Task instructions: Report all lines from the entries below in which "phép" appears.

START Supplied data

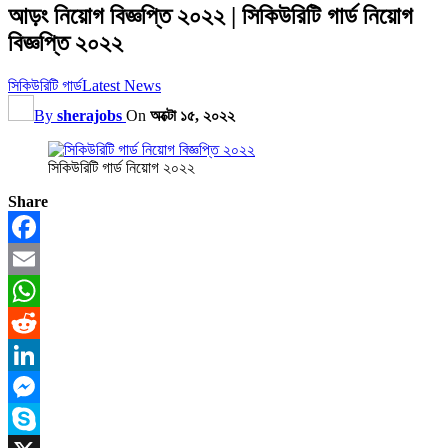
আড়ং নিয়োগ বিজ্ঞপ্তি ২০২২ | সিকিউরিটি গার্ড নিয়োগ
বিজ্ঞপ্তি ২০২২
সিকিউরিটি গার্ড
Latest News
By
sherajobs
On
অক্টো ১৫, ২০২২
সিকিউরিটি গার্ড নিয়োগ ২০২২
Share
Facebook
Email
WhatsApp
Reddit
LinkedIn
Messenger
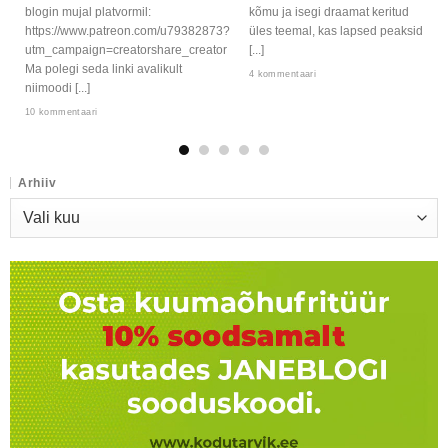
blogin mujal platvormil:
kõmu ja isegi draamat keritud
https://www.patreon.com/u79382873?
üles teemal, kas lapsed peaksid
utm_campaign=creatorshare_creator
[...]
Ma polegi seda linki avalikult
4 kommentaari
niimoodi [...]
10 kommentaari
Arhiiv
Arhiiv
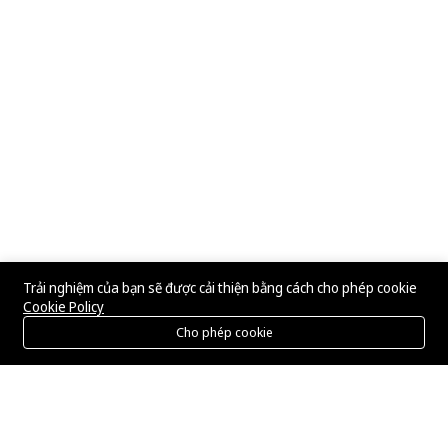
Trải nghiệm của bạn sẽ được cải thiện bằng cách cho phép cookie
Cookie Policy
Cho phép cookie
Menu
Danh mục
Tìm kiếm
Giỏ hàng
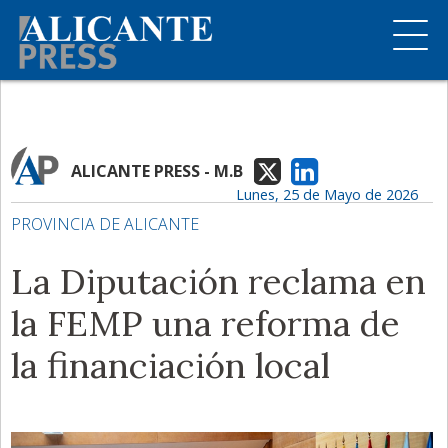
ALICANTE PRESS - M.B
Lunes, 25 de Mayo de 2026
PROVINCIA DE ALICANTE
La Diputación reclama en
la FEMP una reforma de
la financiación local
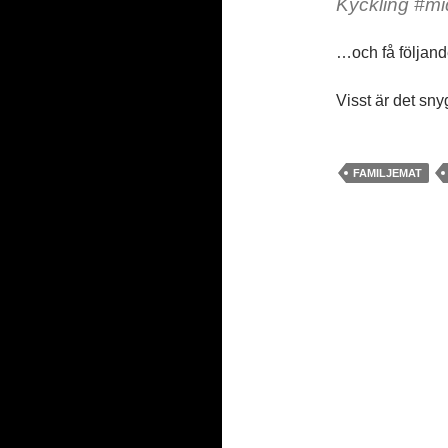
Kyckling #m
…och få följand
Visst är det sny
FAMILJEMAT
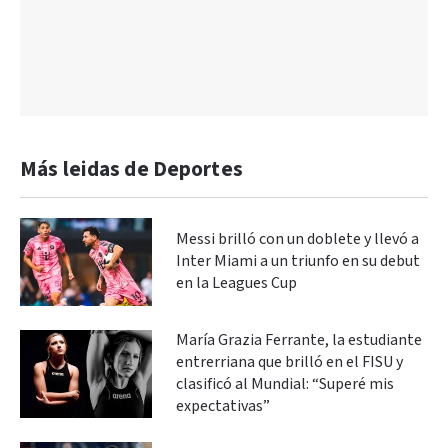
Más leidas de Deportes
Messi brilló con un doblete y llevó a
Inter Miami a un triunfo en su debut
en la Leagues Cup
María Grazia Ferrante, la estudiante
entrerriana que brilló en el FISU y
clasificó al Mundial: “Superé mis
expectativas”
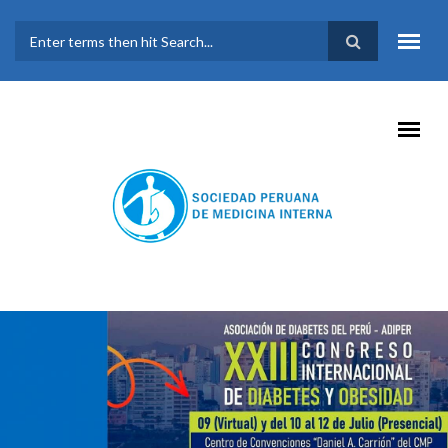
Pasar al contenido principal
FORMULARIO DE
BÚSQUEDA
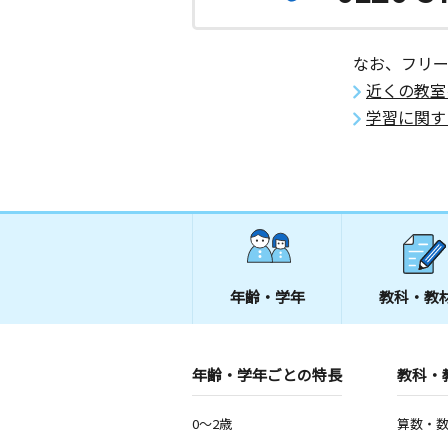
なお、フリ
近くの教室
学習に関す
年齢・学年
教科・教
年齢・学年ごとの特長
教科・
0～2歳
算数・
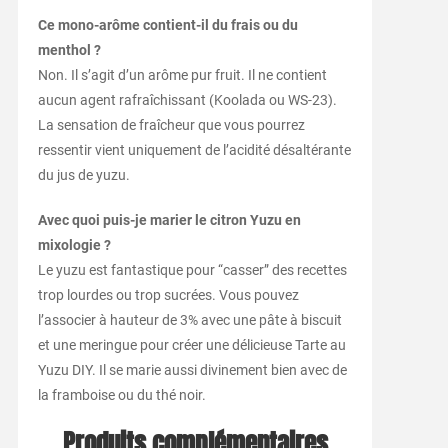
Ce mono-arôme contient-il du frais ou du
menthol ?
Non. Il s’agit d’un arôme pur fruit. Il ne contient
aucun agent rafraîchissant (Koolada ou WS-23).
La sensation de fraîcheur que vous pourrez
ressentir vient uniquement de l’acidité désaltérante
du jus de yuzu.
Avec quoi puis-je marier le citron Yuzu en
mixologie ?
Le yuzu est fantastique pour “casser” des recettes
trop lourdes ou trop sucrées. Vous pouvez
l’associer à hauteur de 3% avec une pâte à biscuit
et une meringue pour créer une délicieuse Tarte au
Yuzu DIY. Il se marie aussi divinement bien avec de
la framboise ou du thé noir.
Produits complémentaires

END Supplied data

Answer box:
Trải nghiệm của bạn sẽ được cải thiện bằng cách cho phép cookie
Cho phép cookie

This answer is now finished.